> Try it: Below are the entries. Transcribe exactly the lines from the one with "이 대표는 남북 경제교류를 활성화할 방안을 찾아달라는 요" through the one with "قضاء وقت طويل", ends included, and leave out all others.

(Saved entries)
————————

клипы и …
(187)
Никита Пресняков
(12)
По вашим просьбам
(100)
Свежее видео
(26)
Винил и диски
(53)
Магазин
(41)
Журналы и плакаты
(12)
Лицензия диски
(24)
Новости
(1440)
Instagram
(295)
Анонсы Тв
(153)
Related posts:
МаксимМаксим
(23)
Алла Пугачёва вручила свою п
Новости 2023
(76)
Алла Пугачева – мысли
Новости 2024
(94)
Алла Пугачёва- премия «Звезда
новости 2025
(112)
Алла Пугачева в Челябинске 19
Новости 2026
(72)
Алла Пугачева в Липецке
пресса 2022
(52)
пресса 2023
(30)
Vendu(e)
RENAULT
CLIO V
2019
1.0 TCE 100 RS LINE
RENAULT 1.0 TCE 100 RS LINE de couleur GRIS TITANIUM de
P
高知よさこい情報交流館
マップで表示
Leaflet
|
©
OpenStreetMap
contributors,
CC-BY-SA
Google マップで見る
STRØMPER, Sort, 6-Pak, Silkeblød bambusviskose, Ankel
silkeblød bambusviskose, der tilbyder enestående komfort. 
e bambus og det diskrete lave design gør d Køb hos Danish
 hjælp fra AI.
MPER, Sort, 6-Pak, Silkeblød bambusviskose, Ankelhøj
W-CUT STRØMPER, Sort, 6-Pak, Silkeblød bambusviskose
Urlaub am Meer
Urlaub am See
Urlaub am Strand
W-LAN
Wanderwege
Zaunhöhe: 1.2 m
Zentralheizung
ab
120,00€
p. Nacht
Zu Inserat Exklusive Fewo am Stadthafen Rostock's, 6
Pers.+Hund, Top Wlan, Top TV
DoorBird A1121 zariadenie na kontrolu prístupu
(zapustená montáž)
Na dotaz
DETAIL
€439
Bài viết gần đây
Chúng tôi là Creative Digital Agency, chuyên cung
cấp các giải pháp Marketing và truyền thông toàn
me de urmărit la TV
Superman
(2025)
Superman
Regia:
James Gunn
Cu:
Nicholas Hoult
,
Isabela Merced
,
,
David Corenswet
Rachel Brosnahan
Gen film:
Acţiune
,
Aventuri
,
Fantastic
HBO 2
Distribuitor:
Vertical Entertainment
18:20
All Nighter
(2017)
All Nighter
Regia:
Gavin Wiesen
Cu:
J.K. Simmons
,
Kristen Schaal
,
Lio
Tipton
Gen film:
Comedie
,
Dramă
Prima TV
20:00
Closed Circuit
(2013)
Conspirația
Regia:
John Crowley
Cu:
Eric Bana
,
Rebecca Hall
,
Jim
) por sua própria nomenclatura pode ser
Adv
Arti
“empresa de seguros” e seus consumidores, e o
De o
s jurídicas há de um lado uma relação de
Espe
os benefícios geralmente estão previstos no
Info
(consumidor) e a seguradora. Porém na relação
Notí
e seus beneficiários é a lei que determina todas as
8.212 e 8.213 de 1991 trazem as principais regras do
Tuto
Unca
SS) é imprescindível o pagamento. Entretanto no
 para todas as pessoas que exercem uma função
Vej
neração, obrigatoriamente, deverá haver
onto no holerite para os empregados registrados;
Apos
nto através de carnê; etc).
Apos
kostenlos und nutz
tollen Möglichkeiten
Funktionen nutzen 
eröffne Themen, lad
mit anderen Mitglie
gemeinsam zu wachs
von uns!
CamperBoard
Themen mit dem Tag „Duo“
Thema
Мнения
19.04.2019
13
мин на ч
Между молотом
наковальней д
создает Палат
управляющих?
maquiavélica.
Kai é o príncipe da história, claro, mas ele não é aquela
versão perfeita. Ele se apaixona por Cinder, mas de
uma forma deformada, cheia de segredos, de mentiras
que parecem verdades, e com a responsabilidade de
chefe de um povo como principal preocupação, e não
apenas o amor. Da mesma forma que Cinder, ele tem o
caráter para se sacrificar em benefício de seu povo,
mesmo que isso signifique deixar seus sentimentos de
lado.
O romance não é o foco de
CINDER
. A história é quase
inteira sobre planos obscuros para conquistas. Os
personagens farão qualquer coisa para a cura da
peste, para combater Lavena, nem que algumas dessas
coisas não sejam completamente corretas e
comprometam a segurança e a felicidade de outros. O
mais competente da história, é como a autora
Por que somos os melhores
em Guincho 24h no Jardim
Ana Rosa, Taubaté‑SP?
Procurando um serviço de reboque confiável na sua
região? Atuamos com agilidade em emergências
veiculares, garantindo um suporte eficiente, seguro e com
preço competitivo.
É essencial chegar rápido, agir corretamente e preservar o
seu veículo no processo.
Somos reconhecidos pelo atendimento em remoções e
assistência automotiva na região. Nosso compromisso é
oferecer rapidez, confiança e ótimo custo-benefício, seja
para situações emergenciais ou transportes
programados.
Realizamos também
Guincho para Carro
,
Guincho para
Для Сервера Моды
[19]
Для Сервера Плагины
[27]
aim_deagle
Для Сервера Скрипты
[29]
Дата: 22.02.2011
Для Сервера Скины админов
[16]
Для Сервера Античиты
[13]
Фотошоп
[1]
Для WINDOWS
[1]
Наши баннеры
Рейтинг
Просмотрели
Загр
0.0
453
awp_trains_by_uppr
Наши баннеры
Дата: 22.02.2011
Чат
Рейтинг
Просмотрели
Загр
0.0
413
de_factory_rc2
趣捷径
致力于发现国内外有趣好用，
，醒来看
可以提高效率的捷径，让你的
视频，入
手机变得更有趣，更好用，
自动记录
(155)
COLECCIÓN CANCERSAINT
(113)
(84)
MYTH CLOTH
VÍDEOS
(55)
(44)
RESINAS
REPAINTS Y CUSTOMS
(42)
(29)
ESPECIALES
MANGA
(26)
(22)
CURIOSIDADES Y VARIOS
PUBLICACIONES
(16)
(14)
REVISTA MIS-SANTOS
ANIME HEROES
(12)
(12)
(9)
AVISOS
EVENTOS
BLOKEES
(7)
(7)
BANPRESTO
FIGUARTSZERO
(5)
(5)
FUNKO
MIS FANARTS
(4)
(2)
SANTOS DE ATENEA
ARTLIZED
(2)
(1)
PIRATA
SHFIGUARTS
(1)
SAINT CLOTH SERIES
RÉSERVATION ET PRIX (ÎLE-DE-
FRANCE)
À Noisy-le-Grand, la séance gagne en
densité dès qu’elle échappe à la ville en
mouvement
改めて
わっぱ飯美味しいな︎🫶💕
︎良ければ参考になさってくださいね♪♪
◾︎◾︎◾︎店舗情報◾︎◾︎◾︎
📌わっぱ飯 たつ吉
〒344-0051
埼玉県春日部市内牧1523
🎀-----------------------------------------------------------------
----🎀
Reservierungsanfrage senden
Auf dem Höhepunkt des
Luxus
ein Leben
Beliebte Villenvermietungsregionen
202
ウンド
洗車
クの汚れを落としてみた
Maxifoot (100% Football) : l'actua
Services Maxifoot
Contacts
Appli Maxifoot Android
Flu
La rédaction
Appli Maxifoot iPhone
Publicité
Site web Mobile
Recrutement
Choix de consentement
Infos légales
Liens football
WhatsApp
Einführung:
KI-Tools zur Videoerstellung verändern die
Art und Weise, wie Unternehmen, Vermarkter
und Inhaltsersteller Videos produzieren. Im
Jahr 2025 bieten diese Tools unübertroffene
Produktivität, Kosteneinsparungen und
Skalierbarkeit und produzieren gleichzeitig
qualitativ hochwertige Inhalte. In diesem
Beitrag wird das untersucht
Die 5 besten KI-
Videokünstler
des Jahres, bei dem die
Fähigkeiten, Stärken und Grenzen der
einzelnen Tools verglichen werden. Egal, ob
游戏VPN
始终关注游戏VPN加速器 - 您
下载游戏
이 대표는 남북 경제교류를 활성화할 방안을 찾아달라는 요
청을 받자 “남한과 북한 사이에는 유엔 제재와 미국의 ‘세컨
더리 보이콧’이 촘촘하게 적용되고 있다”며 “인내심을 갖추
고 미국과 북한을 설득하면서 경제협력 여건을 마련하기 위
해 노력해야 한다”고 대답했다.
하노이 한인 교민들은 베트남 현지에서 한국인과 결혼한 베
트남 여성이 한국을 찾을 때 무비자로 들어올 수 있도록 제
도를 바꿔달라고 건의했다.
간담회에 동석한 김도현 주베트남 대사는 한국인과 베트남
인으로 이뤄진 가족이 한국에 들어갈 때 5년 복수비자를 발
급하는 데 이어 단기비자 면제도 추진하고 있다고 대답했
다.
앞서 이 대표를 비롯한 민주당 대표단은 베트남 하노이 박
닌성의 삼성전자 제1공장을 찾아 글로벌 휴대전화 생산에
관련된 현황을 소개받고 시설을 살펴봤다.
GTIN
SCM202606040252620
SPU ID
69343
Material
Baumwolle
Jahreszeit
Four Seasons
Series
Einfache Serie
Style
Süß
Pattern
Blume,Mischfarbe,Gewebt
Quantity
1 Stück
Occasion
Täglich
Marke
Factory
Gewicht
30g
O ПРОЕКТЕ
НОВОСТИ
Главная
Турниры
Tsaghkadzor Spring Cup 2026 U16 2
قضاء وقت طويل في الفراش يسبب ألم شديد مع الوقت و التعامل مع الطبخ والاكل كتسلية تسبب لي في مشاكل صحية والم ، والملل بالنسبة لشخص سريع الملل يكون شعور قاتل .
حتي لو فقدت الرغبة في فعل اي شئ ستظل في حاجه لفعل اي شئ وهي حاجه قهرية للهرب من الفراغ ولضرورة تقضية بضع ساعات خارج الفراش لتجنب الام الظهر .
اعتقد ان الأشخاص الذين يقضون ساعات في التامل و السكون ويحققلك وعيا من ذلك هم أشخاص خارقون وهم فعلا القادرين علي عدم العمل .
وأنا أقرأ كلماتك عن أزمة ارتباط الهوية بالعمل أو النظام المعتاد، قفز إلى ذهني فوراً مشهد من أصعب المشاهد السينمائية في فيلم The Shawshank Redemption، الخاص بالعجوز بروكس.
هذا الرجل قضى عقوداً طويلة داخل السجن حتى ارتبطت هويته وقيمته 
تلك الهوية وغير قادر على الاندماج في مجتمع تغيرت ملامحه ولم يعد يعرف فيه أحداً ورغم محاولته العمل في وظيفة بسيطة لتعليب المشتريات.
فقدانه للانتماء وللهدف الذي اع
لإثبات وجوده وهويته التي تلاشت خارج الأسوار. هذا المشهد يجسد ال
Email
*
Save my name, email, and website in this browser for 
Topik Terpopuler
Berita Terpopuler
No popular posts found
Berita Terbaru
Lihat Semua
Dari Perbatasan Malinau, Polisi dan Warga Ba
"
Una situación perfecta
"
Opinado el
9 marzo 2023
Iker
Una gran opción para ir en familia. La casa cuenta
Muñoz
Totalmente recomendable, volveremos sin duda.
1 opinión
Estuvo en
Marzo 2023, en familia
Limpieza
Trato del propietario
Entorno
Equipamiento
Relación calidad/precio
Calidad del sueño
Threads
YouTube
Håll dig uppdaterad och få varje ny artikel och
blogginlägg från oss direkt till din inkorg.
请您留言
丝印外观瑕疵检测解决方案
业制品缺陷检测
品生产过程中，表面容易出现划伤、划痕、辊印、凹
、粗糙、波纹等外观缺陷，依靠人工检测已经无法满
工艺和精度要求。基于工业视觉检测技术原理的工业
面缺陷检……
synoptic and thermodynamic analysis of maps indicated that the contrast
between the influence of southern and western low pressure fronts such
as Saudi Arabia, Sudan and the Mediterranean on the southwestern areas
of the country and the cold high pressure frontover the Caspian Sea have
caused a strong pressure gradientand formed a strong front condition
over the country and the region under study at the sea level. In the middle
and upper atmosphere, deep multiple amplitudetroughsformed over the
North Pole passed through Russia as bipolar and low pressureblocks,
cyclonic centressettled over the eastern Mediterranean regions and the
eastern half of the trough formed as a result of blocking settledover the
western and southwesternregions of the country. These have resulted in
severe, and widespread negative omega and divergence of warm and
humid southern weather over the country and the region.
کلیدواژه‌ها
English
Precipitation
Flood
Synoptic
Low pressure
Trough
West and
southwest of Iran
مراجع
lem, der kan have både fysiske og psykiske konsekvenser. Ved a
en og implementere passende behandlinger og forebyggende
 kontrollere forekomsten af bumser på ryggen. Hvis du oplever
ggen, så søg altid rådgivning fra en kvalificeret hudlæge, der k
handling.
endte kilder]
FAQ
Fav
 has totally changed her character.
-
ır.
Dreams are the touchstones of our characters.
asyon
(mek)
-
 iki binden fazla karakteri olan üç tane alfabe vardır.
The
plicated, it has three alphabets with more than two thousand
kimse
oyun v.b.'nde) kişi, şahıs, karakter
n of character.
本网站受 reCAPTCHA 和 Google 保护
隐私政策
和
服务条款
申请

————————

> Exercise response:
이 대표는 남북 경제교류를 활성화할 방안을 찾아달라는 요
청을 받자 “남한과 북한 사이에는 유엔 제재와 미국의 ‘세컨
더리 보이콧’이 촘촘하게 적용되고 있다”며 “인내심을 갖추
고 미국과 북한을 설득하면서 경제협력 여건을 마련하기 위
해 노력해야 한다”고 대답했다.
하노이 한인 교민들은 베트남 현지에서 한국인과 결혼한 베
트남 여성이 한국을 찾을 때 무비자로 들어올 수 있도록 제
도를 바꿔달라고 건의했다.
간담회에 동석한 김도현 주베트남 대사는 한국인과 베트남
인으로 이뤄진 가족이 한국에 들어갈 때 5년 복수비자를 발
급하는 데 이어 단기비자 면제도 추진하고 있다고 대답했
다.
앞서 이 대표를 비롯한 민주당 대표단은 베트남 하노이 박
닌성의 삼성전자 제1공장을 찾아 글로벌 휴대전화 생산에
관련된 현황을 소개받고 시설을 살펴봤다.
GTIN
SCM202606040252620
SPU ID
69343
Material
Baumwolle
Jahreszeit
Four Seasons
Series
Einfache Serie
Style
Süß
Pattern
Blume,Mischfarbe,Gewebt
Quantity
1 Stück
Occasion
Täglich
Marke
Factory
Gewicht
30g
O ПРОЕКТЕ
НОВОСТИ
Главная
Турниры
Tsaghkadzor Spring Cup 2026 U16 2
قضاء وقت طويل في الفراش يسبب ألم شديد مع الوقت و التعامل مع الطبخ والاكل كتسلية تسبب لي في مشاكل صحية والم ، والملل بالنسبة لشخص سريع الملل يكون شعور قاتل .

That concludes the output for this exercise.